Un año después, de esos treinta estudiantes, veintisiete sabían leer y escribir con soltura. Tres más estaban en camino. No lo sabían todo, pero sabían lo esencial: que las palabras eran puertas.

La revolución no vino con gritos ni con armas. Vino en forma de cuadernos escondidos bajo las camas, de historias contadas en voz baja, de mensajes cifrados entre líneas. De jóvenes que leían entre las mentiras oficiales.

Luciana fue denunciada por “alteración cognitiva no autorizada” y enviada a reubicación rural. Nadie supo más de ella.

Pero sus alumnos siguieron.

Uno de ellos imprimió el primer fanzine clandestino en décadas.
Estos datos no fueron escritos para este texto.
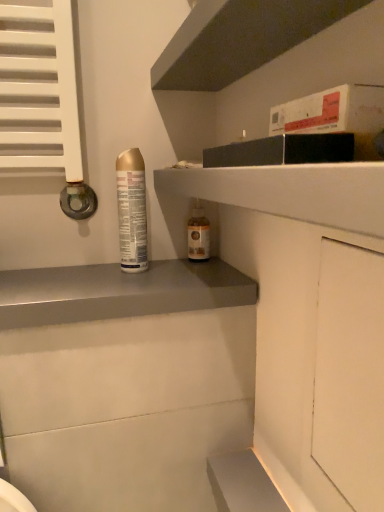 Question: Does white matte cabinet at right touch gold metallic can at left, which is the second bottle in back-to-front order?

Choices:
 (A) yes
 (B) no

Answer: (B)

Question: From the image's perspective, is white matte cabinet at right located above gold metallic can at left, positioned as the 2th bottle in right-to-left order?

Choices:
 (A) no
 (B) yes

Answer: (A)

Question: From the image's perspective, is white matte cabinet at right located beneath gold metallic can at left, the 1th bottle viewed from the left?

Choices:
 (A) no
 (B) yes

Answer: (B)

Question: Considering the relative sizes of white matte cabinet at right and gold metallic can at left, positioned as the 2th bottle in right-to-left order, in the image provided, is white matte cabinet at right bigger than gold metallic can at left, positioned as the 2th bottle in right-to-left order,?

Choices:
 (A) no
 (B) yes

Answer: (B)

Question: Is white matte cabinet at right at the left side of gold metallic can at left, the 1th bottle viewed from the left?

Choices:
 (A) no
 (B) yes

Answer: (A)

Question: From the image's perspective, relative to smooth gray shelf at center, placed as the first shelf when sorted from bottom to top, is white matte cabinet at right above or below?

Choices:
 (A) below
 (B) above

Answer: (A)

Question: Does point (324, 365) appear closer or farther from the camera than point (119, 294)?

Choices:
 (A) farther
 (B) closer

Answer: (B)

Question: From a real-world perspective, is white matte cabinet at right above or below smooth gray shelf at center, placed as the first shelf when sorted from bottom to top?

Choices:
 (A) below
 (B) above

Answer: (A)

Question: Considering the positions of white matte cabinet at right and smooth gray shelf at center, placed as the first shelf when sorted from bottom to top, in the image, is white matte cabinet at right taller or shorter than smooth gray shelf at center, placed as the first shelf when sorted from bottom to top,?

Choices:
 (A) tall
 (B) short

Answer: (A)

Question: From the image's perspective, is translucent glass bottle at center, which is the second bottle from left to right, located above or below smooth gray shelf at center, which ranks as the 3th shelf in top-to-bottom order?

Choices:
 (A) above
 (B) below

Answer: (A)

Question: Which is correct: translucent glass bottle at center, which is the second bottle from left to right, is inside smooth gray shelf at center, placed as the first shelf when sorted from bottom to top, or outside of it?

Choices:
 (A) inside
 (B) outside

Answer: (B)

Question: Considering the positions of point (190, 241) and point (28, 269), is point (190, 241) closer or farther from the camera than point (28, 269)?

Choices:
 (A) closer
 (B) farther

Answer: (B)

Question: In terms of width, does translucent glass bottle at center, the 1th bottle when ordered from back to front, look wider or thinner when compared to smooth gray shelf at center, which ranks as the 3th shelf in top-to-bottom order?

Choices:
 (A) thin
 (B) wide

Answer: (A)

Question: Is point (244, 303) positioned closer to the camera than point (205, 248)?

Choices:
 (A) farther
 (B) closer

Answer: (B)

Question: Is smooth gray shelf at center, which ranks as the 3th shelf in top-to-bottom order, taller or shorter than translucent glass bottle at center, which is the first bottle from right to left?

Choices:
 (A) short
 (B) tall

Answer: (A)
Otro creó un canal de audio donde recitaban cuentos prohibidos. Una de las chicas empezó a enseñar en las fábricas donde trabajaban los menores.

Y en los muros de las ciudades, donde antes solo había códigos QR, comenzaron a aparecer palabras pintadas a mano.

Palabras que nadie recordaba haber leído, pero que todos reconocían al verlas.

Y así, en un mundo que quiso borrar el lenguaje, Luciana y sus alumnos lo escribieron de nuevo.